I know why Tim doesn’t like Peter, but I’m not sure what JoAnn has against him. I’m pretty sure he had to go through Seven Habits when he was her planning director.....

Maybe that search is because Nakamura’s actions in harassing Hanson cost the county the $250,000.

Actually JoAnn wasn’t enamored with Steve Covey and “The Seven Habits of Truly Disingenuous and Irritating Assholes” when she was mayor. As a matter of fact it was because of her 180 from the micromanaging of where every paperclip went as mayor to seeking to become the consummate politician when the voters threw her out of office, that she turning to Covey.

Funny story here- at the actual first “public” organizational meeting of the council when Yukimura returned to elective office after a hiatus, we actually asked Yukimura whether she was going to support Nakamura’s reappointment and she replied “why wouldn’t I- he was my planning director”... which we always thought to be a strange statement in and of itself because the planning commission appoints the planning director... which of course reinforced her penchant for micromanagement reputation.

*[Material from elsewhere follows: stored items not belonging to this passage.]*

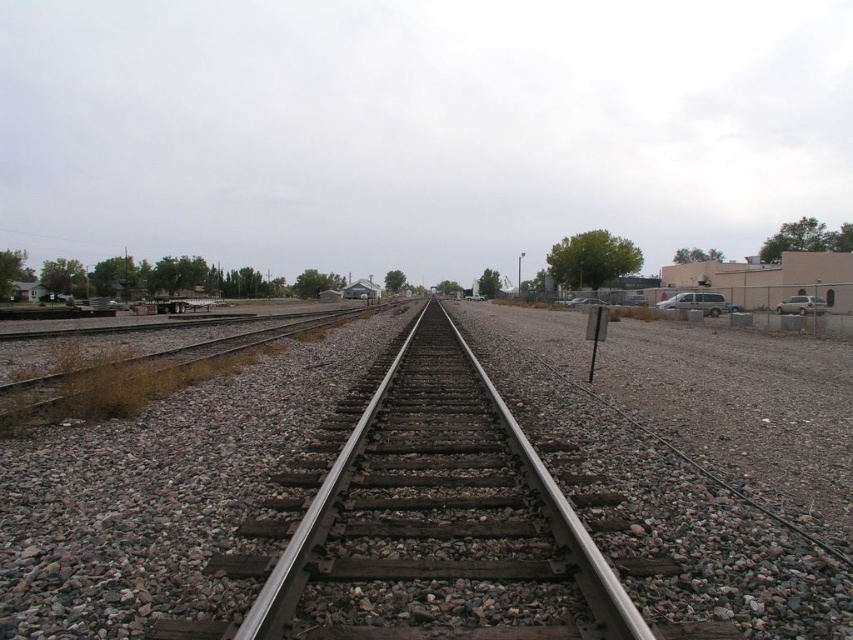 Can you confirm if gray gravel at center is bigger than metal/smooth train track at center?

Yes, gray gravel at center is bigger than metal/smooth train track at center.

In the scene shown: Who is positioned more to the right, gray gravel at center or metal/smooth train track at center?

gray gravel at center is more to the right.

The height and width of the screenshot is (640, 853). I want to click on gray gravel at center, so click(685, 470).

Find the location of `gray gravel at center`. gray gravel at center is located at coordinates (685, 470).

So Round and Round the Mulberry Bush they go and it helps to see every council meeting for a decade plus and report on county government for 25 years if you want to be able to tell the monkeys from the weasels.

1 comment:

Blahblahblah said...

She's a bit of a hack and doesn't take criticism well at all. Point out her feet of clay and your post will rather rapidly evaporate without a trace.

Breathlessly flapping over an issue when your entire "fact" base come from the local fishwrap is not journalism. At least she went this time.